Visualizing the SEI formation between lithium metal and solid-state electrolyte

The solid electrolyte interphase (SEI) is regarded as the most important factor affecting the durability of lithium-metal anode in all-solid-state batteries (ASSBs). Despite its significance, the nucleation and growth mechanism of SEI is not yet well understood. Here, we elucidate the thermodynamics and kinetics governing SEI formation at the Li|beta-Li3PS4 interface at the atomic scale via thermodynamic phase equilibrium analysis and machine-learning-potential-assisted molecular dynamics (MD) simulations. An accurate moment tensor potential using the machine-learning method is developed for a reactive model of Li|beta-Li3PS4. This potential enabled us to perform large-scale MD simulations with the model size expanded to the experimental dimensions (similar to 40 nm) while maintaining the same level of accuracy as density functional theory calculations. The results reveal a four-stage evolution process at the Li|beta-Li3PS4 interface, namely (i) fast ion diffusion, (ii) nucleation, (iii) Li2S growth, and (iv) stabilization.
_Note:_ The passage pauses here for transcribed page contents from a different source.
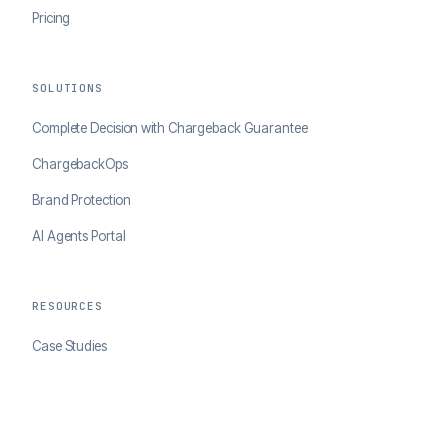
Pricing
SOLUTIONS
Complete Decision with Chargeback Guarantee
ChargebackOps
Brand Protection
AI Agents Portal
RESOURCES
Case Studies
Blog
Developer Docs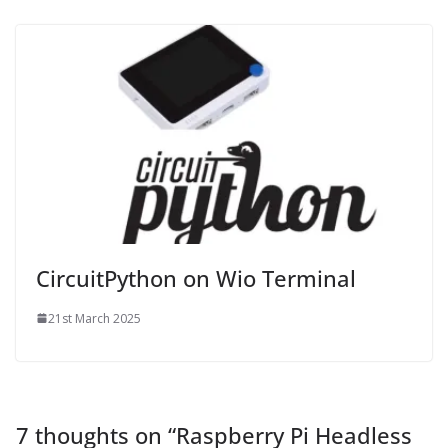
CircuitPython on Wio Terminal
21st March 2025
7 thoughts on “
Raspberry Pi Headless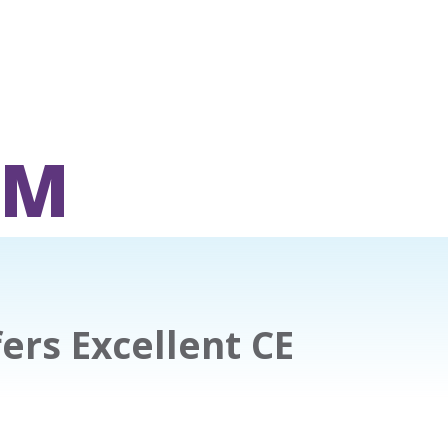
OM
fers Excellent CE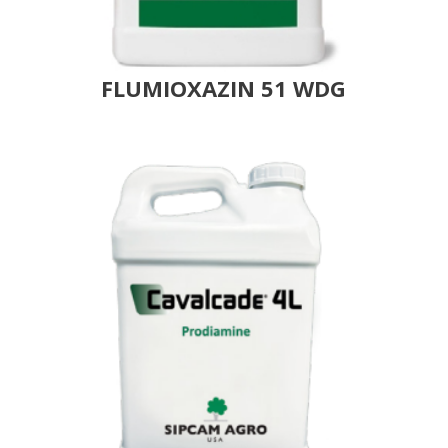
FLUMIOXAZIN 51 WDG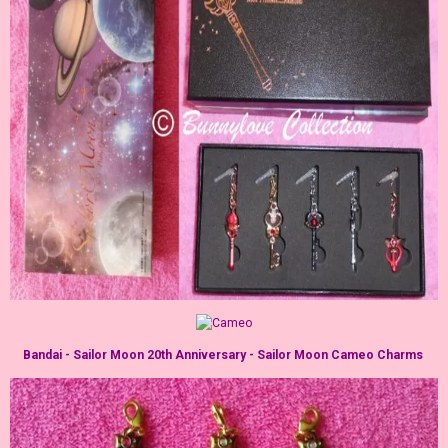
Bandai - Sailor Moon 20th Anniversary - Sailor Moon Cameo Charms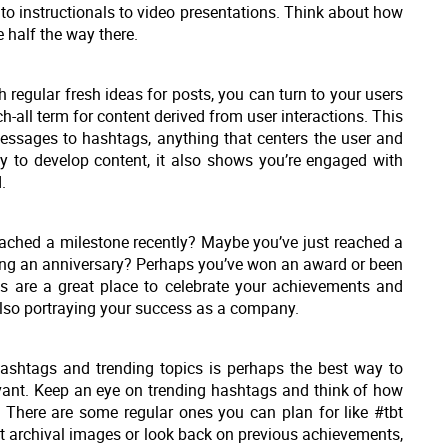
to instructionals to video presentations. Think about how
 half the way there.
th regular fresh ideas for posts, you can turn to your users
ch-all term for content derived from user interactions. This
essages to hashtags, anything that centers the user and
way to develop content, it also shows you’re engaged with
.
ched a milestone recently? Maybe you’ve just reached a
aving an anniversary? Perhaps you’ve won an award or been
ts are a great place to celebrate your achievements and
also portraying your success as a company.
ashtags and trending topics is perhaps the best way to
evant. Keep an eye on trending hashtags and think of how
. There are some regular ones you can plan for like #tbt
t archival images or look back on previous achievements,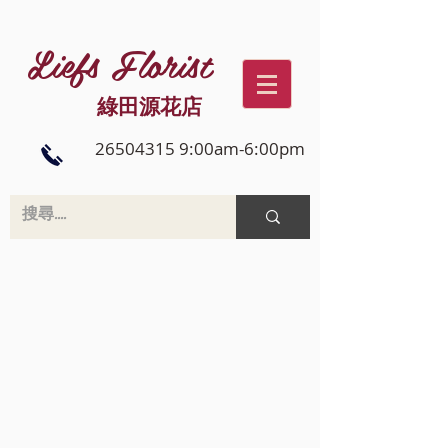
Liefs Florist
綠田源花店
26504315 9:00am-6:00pm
Notably, we demonstrate that the SEI can be categorized into crystalline and amorphous regions. The simulated SEI thickness, structure, and composition closely match experimental findings, validating the accuracy of the MD simulations. We further disclose the significant impact of ion diffusion kinetic limitations on the phase formation and crystallization of interfacial products. Furthermore, we shed light on the detailed potential energy (PE) distribution of lithium along the direction perpendicular to the interface. This information is crucial for better understanding interfacial ion mobility. Large-scale molecular dynamics simulations reveal the formation mechanism and structure of the solid electrolyte interphase between lithium metal and beta-Li3PS4 in all-solid-state batteries.